Opponents see the proposal to annex the Saudi property, plus a 479-acre tract that bridges the gap to the town border and four much smaller pieces of land that are less controversial, as threats to their exurban way of life. (A visitor from Baltimore was abashed at his reflexive locking of his car door even as he visited home after Poolesville home whose front doors were ajar after dark.)

Not that it would materially increase the town's population. The Saudis plan to construct an Islamic school for some 1,500 children of Muslim families in the Washington area, a mosque and a center for per- haps 200 visiting Muslim scholars. Only the scholars and about 10 faculty families would live there. The pupils would ride 85 buses back and forth each day.

The commission itself is an issue. Its longstanding reputation for secrecy and high-handed behavior leads some activists to read every action skeptically.

State and county planners are strongly opposed to the $40 million plan. Even though the land is zoned for agricultural preservation, the school and mosque are permitted uses. But county officials could hamstring the project, if not kill it, by tight control over water supply and sewage permits. The Saudis recognize that their chances of official approval are far better dealing with the town than the county government. And they are ready to pay a price for the town's embrace.

If the town successfully annexes the Saudi property, the embassy will put up $1.8 million to drill three wells and build a waste-treatment system larger than it needs, which the town would operate. It is also ready to put up $3.2 million for a pipeline from town through its property that would eventually be extended five miles to the Potomac River.
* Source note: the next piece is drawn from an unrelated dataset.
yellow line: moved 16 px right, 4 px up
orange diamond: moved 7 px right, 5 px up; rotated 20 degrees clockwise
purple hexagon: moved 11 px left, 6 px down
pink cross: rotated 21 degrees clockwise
Whether the town could get permission to draw water from the river is uncertain. For one thing, the pipeline would have to cut across the C&O; Canal, a national park, and a wildlife refuge.

Behind the public debate is the issue of the Saudis themselves. Supporters of the project accuse opponents of ethnic and religious bigotry. Opponents admit privately there are some bigots among them but insist the issue is growth, not the Arabs. They point out that their neighbors 20 miles down River Road in Potomac killed a plan for a French international school last summer for similar reasons. The Saudis haven't helped themselves by quietly buying the Poolesville Elementary School a computer lab just before the commissioners voted.

Two opponents of the project were elected to the town commission November 8, beating supporters by more than two to one. Still, the old commission, including two lame ducks, voted 4-1 four days later to approve the project. Within 48 hours, 1,000 of the town's 2,300 voters signed petitions for a referendum. The slow-growth residents know it's just one more round in a never-ending battle.

James S. Keat is editorial-page coordinator for The Baltimore Sun.